One notable case highlighted in a report published Sept. 5 by the New York Times told of a man who has up to now fathered 150 children. While this is an extreme example the article said that there are many other cases of donors fathering 50 or more children.
“We have more rules that go into place when you buy a used car than when you buy sperm,” said Debora L. Spar, author of “The Baby Business: How Money, Science and Politics Drive the Commerce of Conception.”
According to the New York Times there is no certain data on how many children are born involving the use of sperm donors. There are various estimates, however, ranging from 30,000 to 60,000.
It’s not just the babies who are at risk. An analysis of existing studies found that women who undergo IVF have a higher risk, as much as 40% in some cases, of a serious complication during pregnancy, London’s Telegraph newspaper reported Oct. 20.
It is thought that the process involving the initial development of the embryo outside the mother’s body leads to a poor development of the placenta later on. Another cause is that the women tend to be older and to have health problems.
Some IVF treatments involve the donation of ova from another woman. Concern was recently expressed that the large number of ova being taken from some donors puts them at risk, the Sunday Times reported Oct. 23.
In addition to problems such as mood swings, headaches and tiredness, the hormones injected into donors can lead to a condition called ovarian hyperstimulation syndrome, causing blood clots and kidney damage and even death in some cases.

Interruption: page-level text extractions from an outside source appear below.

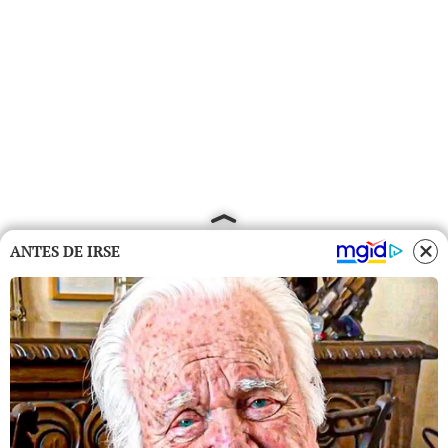
ANTES DE IRSE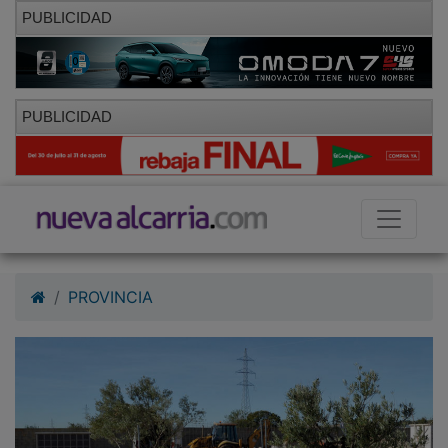
PUBLICIDAD
PUBLICIDAD
PROVINCIA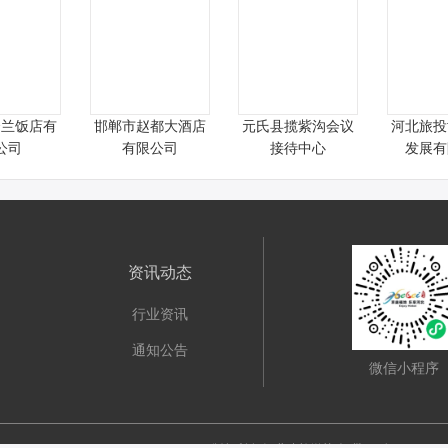
秀兰饭店有
邯郸市赵都大酒店
元氏县揽紫沟会议
河北旅投
公司
有限公司
接待中心
发展有
资讯动态
行业资讯
通知公告
微信小程序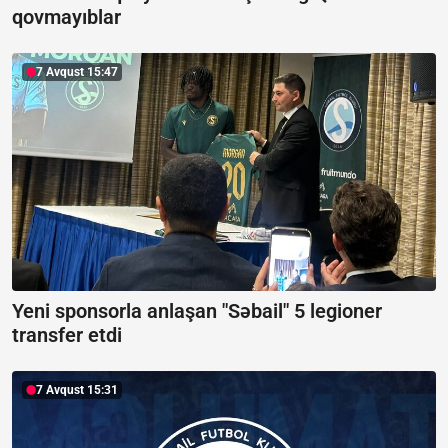
qovmayıblar
7 Avqust 15:47
Yeni sponsorla anlaşan "Səbail" 5 legioner
transfer etdi
7 Avqust 15:31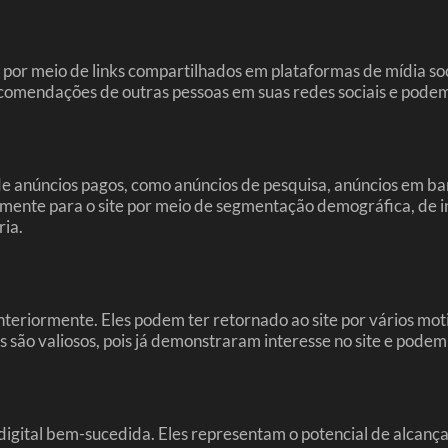
e por meio de links compartilhados em plataformas de mídia so
 recomendações de outras pessoas em suas redes sociais e pod
de anúncios pagos, como anúncios de pesquisa, anúncios em ba
camente para o site por meio de segmentação demográfica, de i
ria.
 anteriormente. Eles podem ter retornado ao site por vários m
s são valiosos, pois já demonstraram interesse no site e pode
digital bem-sucedida. Eles representam o potencial de alcança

Data from the HFEA show that in one case as many as 85 ova were taken from one donor. Others had large numbers removed, from 50 up to 70.
These worries come at a time when fertility authority has increased — from £250 to £750 ($400 to $1,200) — the amount an ova donor can be paid, the Independent newspaper reported, Oct. 20.

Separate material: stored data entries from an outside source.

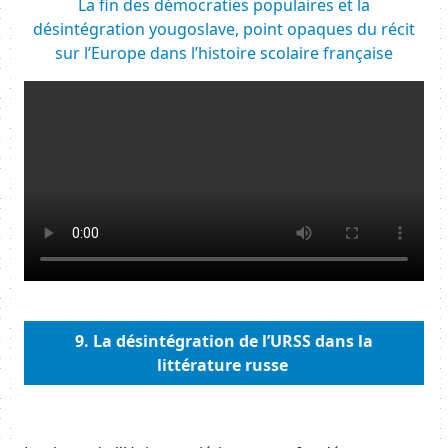
Body
La fin des démocraties populaires et la
désintégration yougoslave, point opaques du récit
sur l’Europe dans l’histoire scolaire française
Resource URL
Body
9.
La désintégration de l’URSS dans la
littérature russe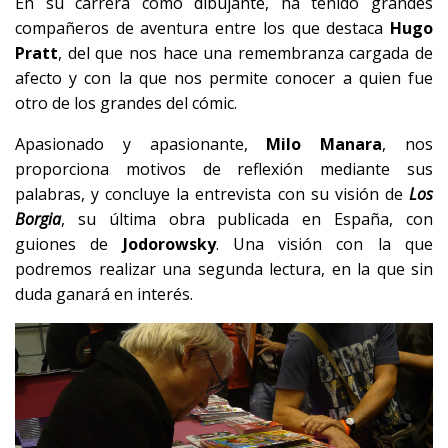
En su carrera como dibujante, ha tenido grandes
compañeros de aventura entre los que destaca
Hugo
Pratt
, del que nos hace una remembranza cargada de
afecto y con la que nos permite conocer a quien fue
otro de los grandes del cómic.
Apasionado y apasionante,
Milo Manara
, nos
proporciona motivos de reflexión mediante sus
palabras, y concluye la entrevista con su visión de
Los
Borgia
, su última obra publicada en España, con
guiones de
Jodorowsky
. Una visión con la que
podremos realizar una segunda lectura, en la que sin
duda ganará en interés.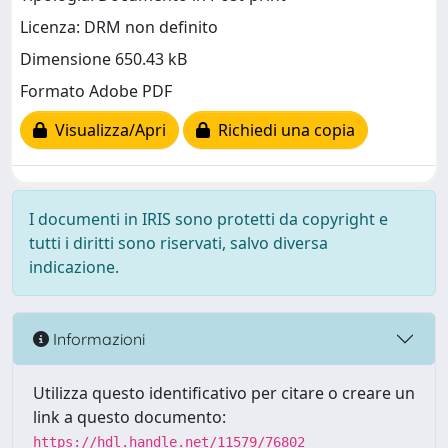
Licenza: DRM non definito
Dimensione 650.43 kB
Formato Adobe PDF
Visualizza/Apri
Richiedi una copia
I documenti in IRIS sono protetti da copyright e
tutti i diritti sono riservati, salvo diversa
indicazione.
Informazioni
Utilizza questo identificativo per citare o creare un
link a questo documento:
https://hdl.handle.net/11579/76802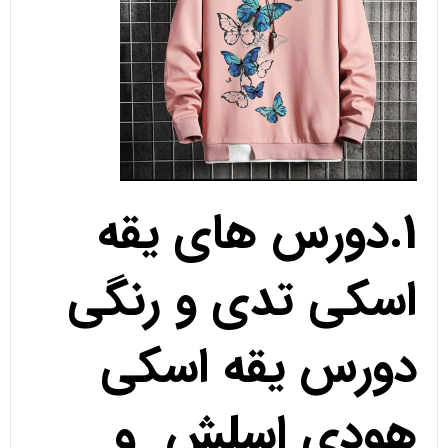
1.دورس های یقه
اسکی تدی و رنگی
دورس یقه اسکی
هودی اسلش و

The move came as clinics suffer from a shortage of donors. In part this came about due to donor anonymity being removed in 2005.
“This is a disgraceful decision that puts young women’s health at risk,” declared David King, director of Human Genetics Alert. A £750 payment is a strong incentive to university students who are struggling to pay their fees, he said.
Apart from health risks the clinics sometimes make mistakes, which are on the rise in Britain, according to an Aug. 13 article published by the Daily Mail.
Figures from the HFEA reveal that 564 serious errors or near misses occurred at clinics in Britain in 2010. This is three times the 2007 number.
The mistakes include injecting the wrong sperm into an ova, embryos accidentally being destroyed, and the wrong embryos being implanted into women.
There has only been a slight increase in the number of IVF treatments in recent years, so the sharp increase in mistakes is not due to higher numbers of cases.
Earlier, in a July 22 article, the Daily Mail reported that hundreds of thousands of embryos are thrown away by clinics.
More than 30 human embryos are created for every successful birth by IVF, according to figures published by the Department of Health.
The information revealed that since 1991 more than 3 million embryos have been created by IVF, with fewer than 100,000 births resulting.
According to the Daily Mail around 1.5 million were discarded in the course of treatment and more than 100,000 were given for research in destructive experiments.
The opposition of the Catholic Church to the use of IVF is well known, but you don’t have to be a Catholic to be very concerned over the immense human cost involved in these procedures.